Sunday, May 13, 2012

Mother's Day


 I’m homesick today. And I don’t know how to write about it with some emotive voice that makes this blog post sound cohesive and retrospective. The fact is, it’s Mother’s Day, and I have been mothered by a lot of amazing women in my life. Women who have treated me like their own. Laughed with me. Cried with me. Given me advice. Sternly suggested I take a different path. Reassured me when I thought I had no options. Throughout life, I’ve been taken under the wing on countless occasions by my grandmothers, my friends’ mothers, my teachers, aunts, and host mothers from two different countries. They have all, in some part, helped to raise me into the woman I am today. The part that has me so baffled as I sit here typing, is that upon reflection, I realize that each cared for me intrinsically. What sort of social capital could I, as a 4-year old, have provided in return for Mrs. Armstrong’s lessons of love for your brother when some kid in class was mean to me? What other than the purest of intentions urged my Eej from Orkhon to lovingly wash my hair for me? And my second mothers: those of my friends’ whom I have visited even when their kids aren’t home. We weren’t of any blood relation. What made them so invested in me? I just don’t know what I could ever do for these women, all of my mothers, that would repay anything they have done for me. And I realize that love doesn’t work in  that reciprocal gift-giving sort of way. So I am just going to try and say thank you. To every woman who has mothered me, in however insignificant a moment it may have seemed. I am overwhelmed by your selflessness.

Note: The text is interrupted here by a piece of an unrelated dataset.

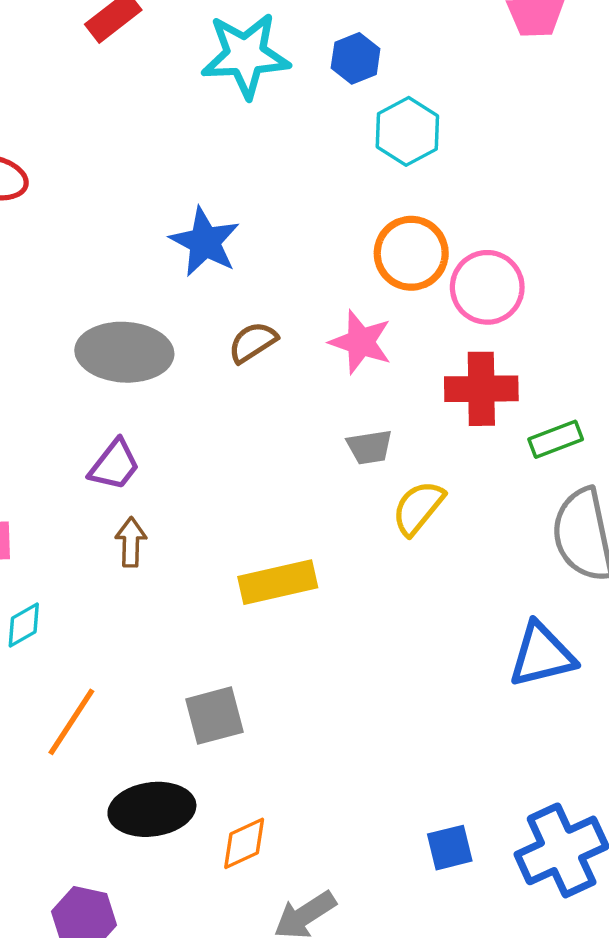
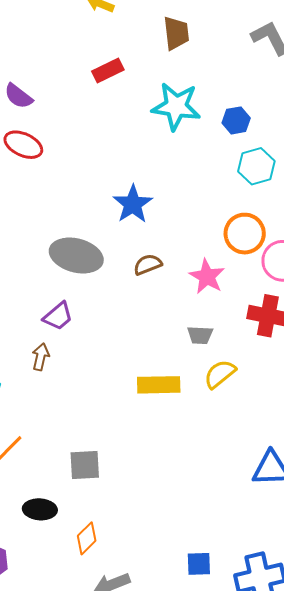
brown arrow: (131, 542) -> (41, 357), moved
yellow rectangle: (278, 582) -> (159, 385), moved
black ellipse: (152, 809) -> (40, 509), size x0.7
orange diamond: (244, 843) -> (87, 538), turned -32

And to my own mother: I can only hope to be half the woman you are. Everyone who knows you can attest to your strength and heart. I don’t know how you can love so intensely, but I hope to learn. Thank you for raising me with courage, and for letting me stretch your heart across an ocean. When I was younger, I thought things changed between a kid and her mom once she became an adult. I’m glad I was wrong. I guess that’s why that dumb children’s book makes me so emotional these days. It’s true: “I’ll like you forever, I’ll love you for always. As long as I’m living, my mommy you’ll be.”